◆ **MATERIAL TO PROCESS**:
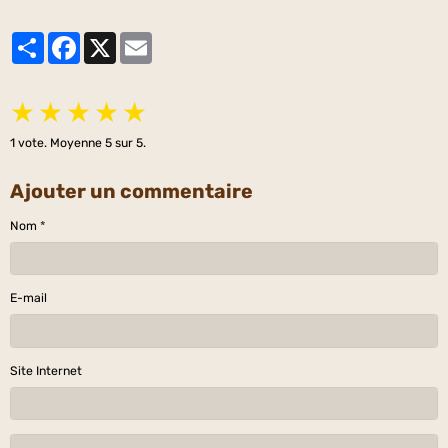
Partager
Facebook
X
Email
★
★
★
★
★
1
vote. Moyenne
5
sur 5.
Ajouter un commentaire
Nom
E-mail
Site Internet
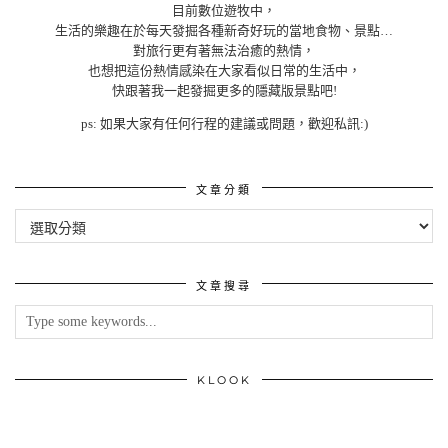
目前數位遊牧中，
生活的樂趣在於每天發掘各種新奇好玩的當地食物、景點…
對旅行更有著無法治癒的熱情，
也想把這份熱情感染在大家看似日常的生活中，
快跟著我一起發掘更多的隱藏版景點吧!
ps: 如果大家有任何行程的建議或問題，歡迎私訊:)
文章分類
文
章
分
類
文章搜尋
KLOOK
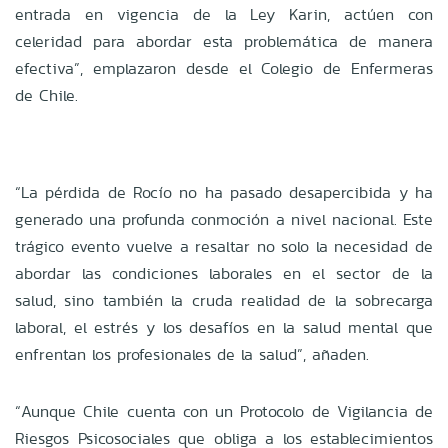
entrada en vigencia de la Ley Karin, actúen con
celeridad para abordar esta problemática de manera
efectiva”, emplazaron desde el Colegio de Enfermeras
de Chile.
“La pérdida de Rocío no ha pasado desapercibida y ha
generado una profunda conmoción a nivel nacional. Este
trágico evento vuelve a resaltar no solo la necesidad de
abordar las condiciones laborales en el sector de la
salud, sino también la cruda realidad de la sobrecarga
laboral, el estrés y los desafíos en la salud mental que
enfrentan los profesionales de la salud”, añaden.
“Aunque Chile cuenta con un Protocolo de Vigilancia de
Riesgos Psicosociales que obliga a los establecimientos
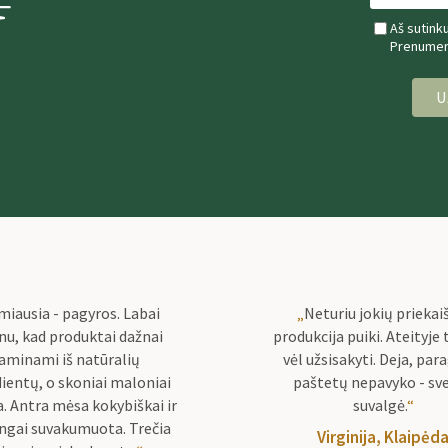
Aš sutink
Prenumera
U
miausia - pagyros. Labai
„
Neturiu jokių priekai
inu, kad produktai dažnai
produkcija puiki. Ateityje t
aminami iš natūralių
vėl užsisakyti. Deja, par
ientų, o skoniai maloniai
paštetų nepavyko - sve
. Antra mėsa kokybiškai ir
suvalgė.
“
ingai suvakumuota. Trečia
Virginija, Klaipėd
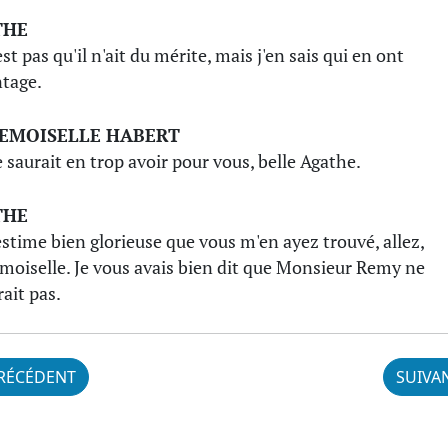
THE
st pas qu'il n'ait du mérite, mais j'en sais qui en ont
tage.
EMOISELLE HABERT
 saurait en trop avoir pour vous, belle Agathe.
THE
estime bien glorieuse que vous m'en ayez trouvé, allez,
oiselle. Je vous avais bien dit que Monsieur Remy ne
rait pas.
RÉCÉDENT
SUIVA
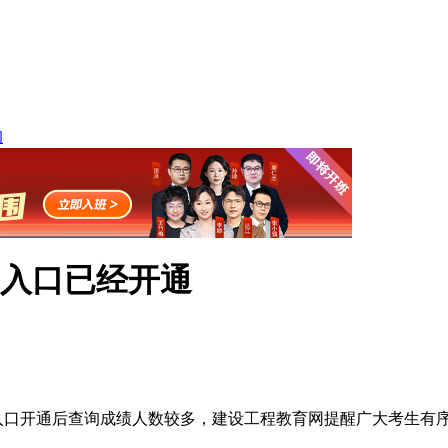
询
询入口已经开通
入口开通后查询成绩人数较多，建设工程教育网提醒广大考生有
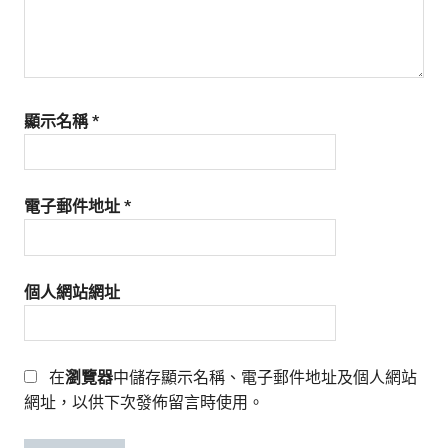
顯示名稱
*
電子郵件地址
*
個人網站網址
在
瀏覽器
中儲存顯示名稱、電子郵件地址及個人網站
網址，以供下次發佈留言時使用。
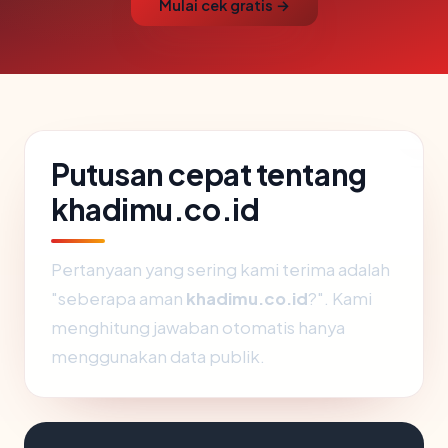
Mulai cek gratis →
Putusan cepat tentang
khadimu.co.id
Pertanyaan yang sering kami terima adalah
"seberapa aman
khadimu.co.id
?". Kami
menghitung jawaban otomatis hanya
menggunakan data publik.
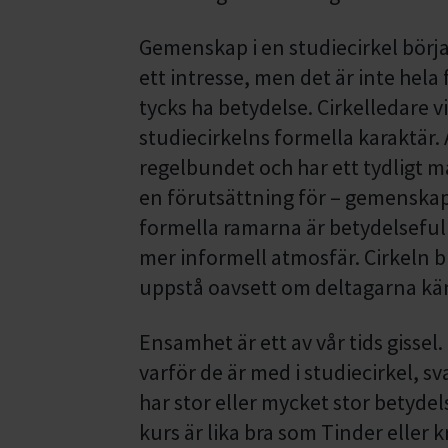
Gemenskap i en studiecirkel börjar
ett intresse, men det är inte hela
tycks ha betydelse. Cirkelledare v
studiecirkelns formella karaktär
regelbundet och har ett tydligt mål
en förutsättning för – gemenska
formella ramarna är betydelsefulla,
mer informell atmosfär. Cirkeln bli
uppstå oavsett om deltagarna känn
Ensamhet är ett av vår tids gissel
varför de är med i studiecirkel, s
har stor eller mycket stor betyde
kurs är lika bra som Tinder eller 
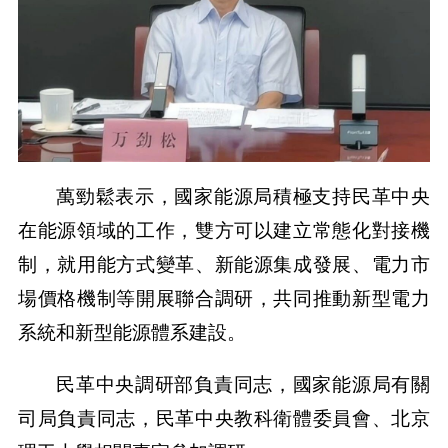
萬勁鬆表示，國家能源局積極支持民革中央
在能源領域的工作，雙方可以建立常態化對接機
制，就用能方式變革、新能源集成發展、電力市
場價格機制等開展聯合調研，共同推動新型電力
系統和新型能源體系建設。
民革中央調研部負責同志，國家能源局有關
司局負責同志，民革中央教科衛體委員會、北京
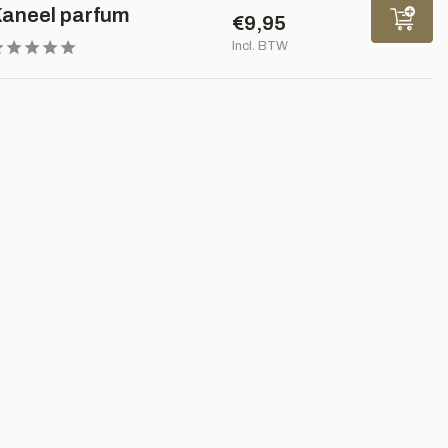
aneel parfum
€9,95
Incl. BTW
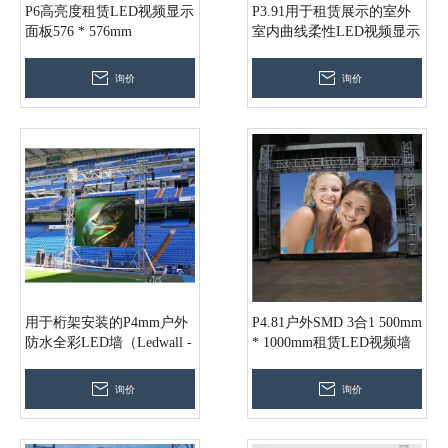
P6高亮度租赁LED视频显示
P3.91用于租赁展示的室外
面板576 * 576mm
室内曲线柔性LED视频显示
器（500 * 1000mm）
询价
询价
用于桁架安装的P4mm户外
P4.81户外SMD 3合1 500mm
防水全彩LED墙（Ledwall -
* 1000mm租赁LED视频墙
P4）
桁架音乐表演背景
询价
询价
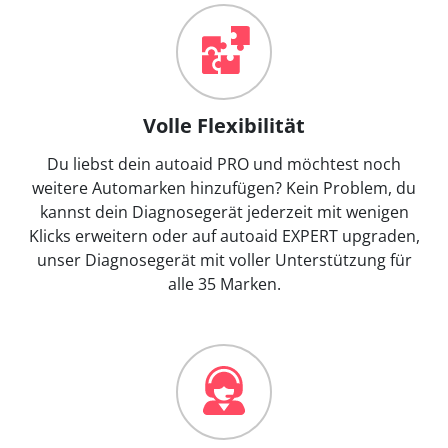
Volle Flexibilität
Du liebst dein autoaid PRO und möchtest noch
weitere Automarken hinzufügen? Kein Problem, du
kannst dein Diagnosegerät jederzeit mit wenigen
Klicks erweitern oder auf autoaid EXPERT upgraden,
unser Diagnosegerät mit voller Unterstützung für
alle 35 Marken.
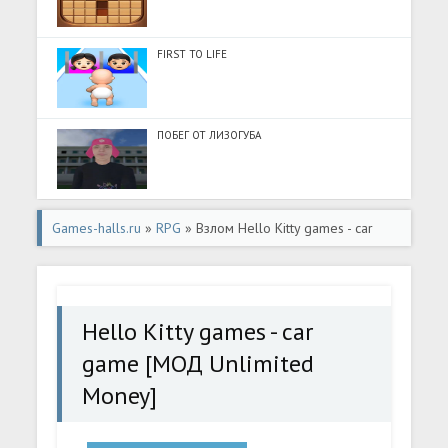
FIRST TO LIFE
ПОБЕГ ОТ ЛИЗОГУБА
Games-halls.ru
»
RPG
» Взлом Hello Kitty games - car
game [МОД Unlimited Money] - стабильная версия apk
на Андроид
Hello Kitty games - car
game [МОД Unlimited
Money]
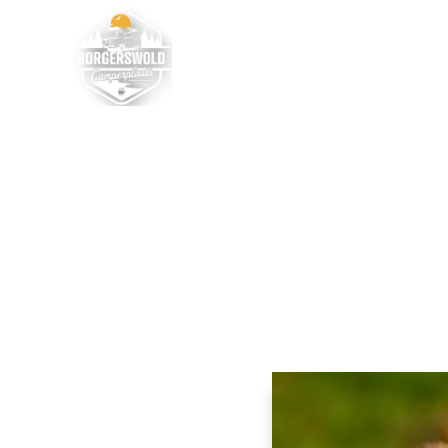
Home
Tarieve
De mooiste losl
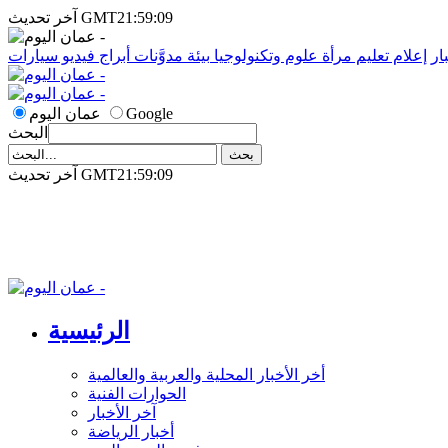
آخر تحديث GMT21:59:09
ار
إعلام
تعليم
مرأة
علوم وتكنولوجيا
بيئة
مدوَّنات
أبراج
فيديو
سيارات
Google
عمان اليوم
البحث
آخر تحديث GMT21:59:09
الرئيسية
أخر الأخبار المحلية والعربية والعالمية
الحوارات الفنية
آخر الأخبار
أخبار الرياضة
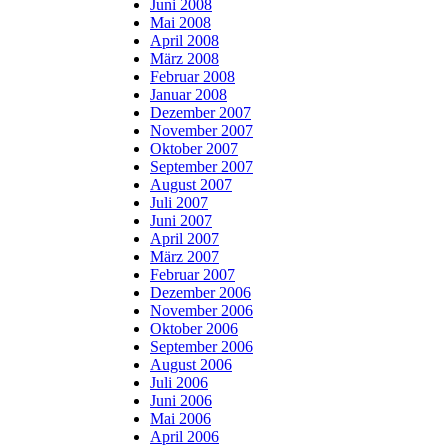
Juni 2008
Mai 2008
April 2008
März 2008
Februar 2008
Januar 2008
Dezember 2007
November 2007
Oktober 2007
September 2007
August 2007
Juli 2007
Juni 2007
April 2007
März 2007
Februar 2007
Dezember 2006
November 2006
Oktober 2006
September 2006
August 2006
Juli 2006
Juni 2006
Mai 2006
April 2006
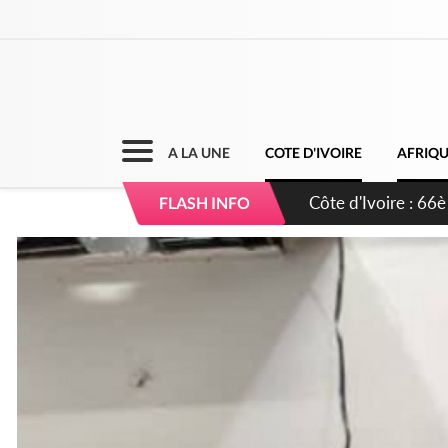
A LA UNE
COTE D'IVOIRE
AFRIQ
Côte d'Ivoire : À A
FLASH INFO
développement de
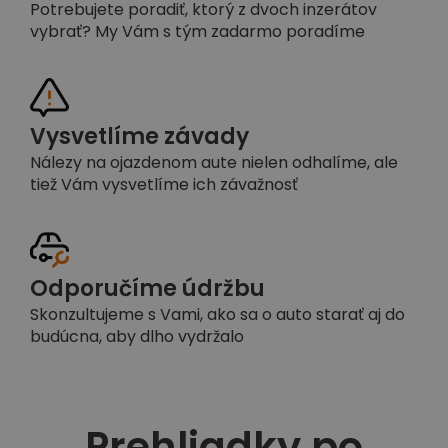
Potrebujete poradiť, ktorý z dvoch inzerátov
vybrať? My Vám s tým zadarmo poradíme
Vysvetlíme závady
Nálezy na ojazdenom aute nielen odhalíme, ale
tiež Vám vysvetlíme ich závažnosť
Odporučíme údržbu
Skonzultujeme s Vami, ako sa o auto starať aj do
budúcna, aby dlho vydržalo
Prehliadky po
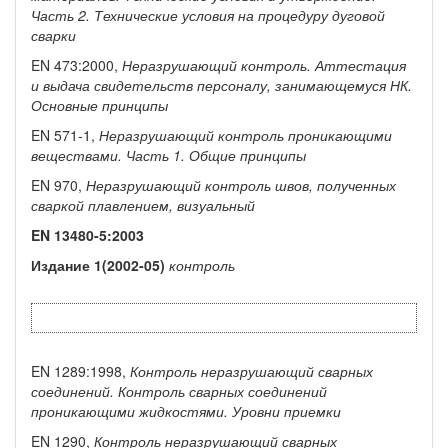
Часть 2.
Технические условия
на процедуру дуговой
сварки
EN 473:2000,
Неразрушающий
контроль.
Аттестация
и
выдача
свидетельств
персоналу,
занимающемуся
НК.
Основные
принципы
EN 571-1,
Неразрушающий
контроль
проникающими
веществами.
Часть 1.
Общие принципы
EN 970,
Неразрушающий
контроль швов, полученных
сваркой
плавлением, визуальный
EN
13480-5:2003
Издание
1(2002-05)
контроль
EN 1289:1998,
Контроль
неразрушающий
сварных
соединений.
Контроль сварных
соединений
проникающими жидкостями. Уровни приемки
EN 1290,
Контроль
неразрушающий
сварных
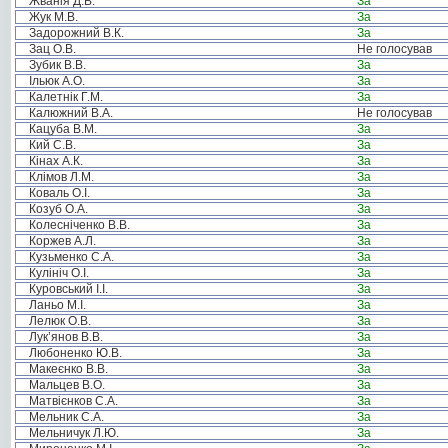
Жванія Д.В.
За
Жук М.В.
За
Задорожний В.К.
За
Зац О.В.
Не голосував
Зубик В.В.
За
Ільюк А.О.
За
Калетнік Г.М.
За
Калюжний В.А.
Не голосував
Кацуба В.М.
За
Кий С.В.
За
Кінах А.К.
За
Клімов Л.М.
За
Коваль О.І.
За
Козуб О.А.
За
Колесніченко В.В.
За
Коржев А.Л.
За
Кузьменко С.А.
За
Кулініч О.І.
За
Куровський І.І.
За
Ланьо М.І.
За
Лелюк О.В.
За
Лук’янов В.В.
За
Любоненко Ю.В.
За
Макеєнко В.В.
За
Мальцев В.О.
За
Матвієнков С.А.
За
Мельник С.А.
За
Мельничук Л.Ю.
За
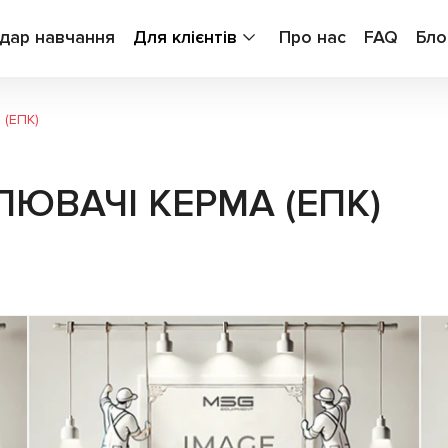
дар навчання
Для клієнтів
Про нас
FAQ
Бло
 (ЕПК)
ЛЮВАЧІ КЕРМА (ЕПК)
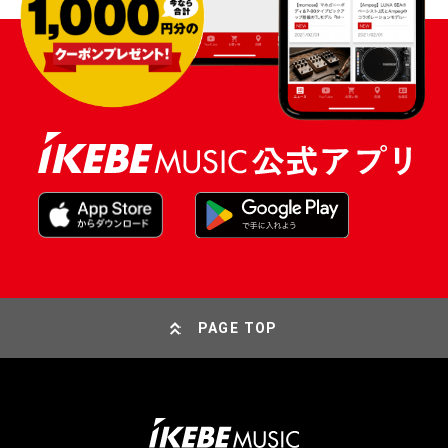
PAGE TOP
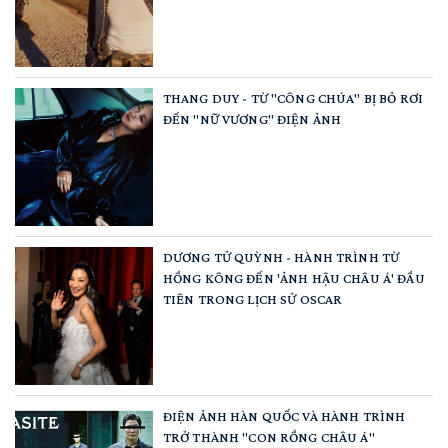
THANG DUY - TỪ "CÔNG CHÚA" BỊ BỎ RƠI
ĐẾN "NỮ VƯƠNG" ĐIỆN ẢNH
DƯƠNG TỬ QUỲNH - HÀNH TRÌNH TỪ
HỒNG KÔNG ĐẾN 'ẢNH HẬU CHÂU Á' ĐẦU
TIÊN TRONG LỊCH SỬ OSCAR
ĐIỆN ẢNH HÀN QUỐC VÀ HÀNH TRÌNH
TRỞ THÀNH "CON RỒNG CHÂU Á"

◆ **YOUR GOAL**: The output should be the lines from the one with "Februar 2008" through the end of the material above, both ends included, printed exactly and nothing else. Drop the pictures.

◆ **SOLVED EXERCISE**:
Februar 2008
Januar 2008
Dezember 2007
November 2007
Oktober 2007
September 2007
August 2007
Juli 2007
Juni 2007
April 2007
März 2007
Februar 2007
Dezember 2006
November 2006
Oktober 2006
September 2006
August 2006
Juli 2006
Juni 2006
Mai 2006
April 2006
A LA UNE
COTE D'IVOIRE
AFRIQ
Côte d'Ivoire : À A
FLASH INFO
développement de
Potrebujete poradiť, ktorý z dvoch inzerátov
vybrať? My Vám s tým zadarmo poradíme
Vysvetlíme závady
Nálezy na ojazdenom aute nielen odhalíme, ale
tiež Vám vysvetlíme ich závažnosť
Odporučíme údržbu
Skonzultujeme s Vami, ako sa o auto starať aj do
budúcna, aby dlho vydržalo
Prehliadky po
Часть 2.
Технические условия
на процедуру дуговой
сварки
EN 473:2000,
Неразрушающий
контроль.
Аттестация
и
выдача
свидетельств
персоналу,
занимающемуся
НК.
Основные
принципы
EN 571-1,
Неразрушающий
контроль
проникающими
веществами.
Часть 1.
Общие принципы
EN 970,
Неразрушающий
контроль швов, полученных
сваркой
плавлением, визуальный
EN
13480-5:2003
Издание
1(2002-05)
контроль
EN 1289:1998,
Контроль
неразрушающий
сварных
соединений.
Контроль сварных
соединений
проникающими жидкостями. Уровни приемки
EN 1290,
Контроль
неразрушающий
сварных
Жванія Д.В.
За
Жук М.В.
За
Задорожний В.К.
За
Зац О.В.
Не голосував
Зубик В.В.
За
Ільюк А.О.
За
Калетнік Г.М.
За
Калюжний В.А.
Не голосував
Кацуба В.М.
За
Кий С.В.
За
Кінах А.К.
За
Клімов Л.М.
За
Коваль О.І.
За
Козуб О.А.
За
Колесніченко В.В.
За
Коржев А.Л.
За
Кузьменко С.А.
За
Кулініч О.І.
За
Куровський І.І.
За
Ланьо М.І.
За
Лелюк О.В.
За
Лук’янов В.В.
За
Любоненко Ю.В.
За
Макеєнко В.В.
За
Мальцев В.О.
За
Матвієнков С.А.
За
Мельник С.А.
За
Мельничук Л.Ю.
За
дар навчання
Для клієнтів
Про нас
FAQ
Бло
 (ЕПК)
ЛЮВАЧІ КЕРМА (ЕПК)
PAGE TOP
THANG DUY - TỪ "CÔNG CHÚA" BỊ BỎ RƠI
ĐẾN "NỮ VƯƠNG" ĐIỆN ẢNH
DƯƠNG TỬ QUỲNH - HÀNH TRÌNH TỪ
HỒNG KÔNG ĐẾN 'ẢNH HẬU CHÂU Á' ĐẦU
TIÊN TRONG LỊCH SỬ OSCAR
ĐIỆN ẢNH HÀN QUỐC VÀ HÀNH TRÌNH
TRỞ THÀNH "CON RỒNG CHÂU Á"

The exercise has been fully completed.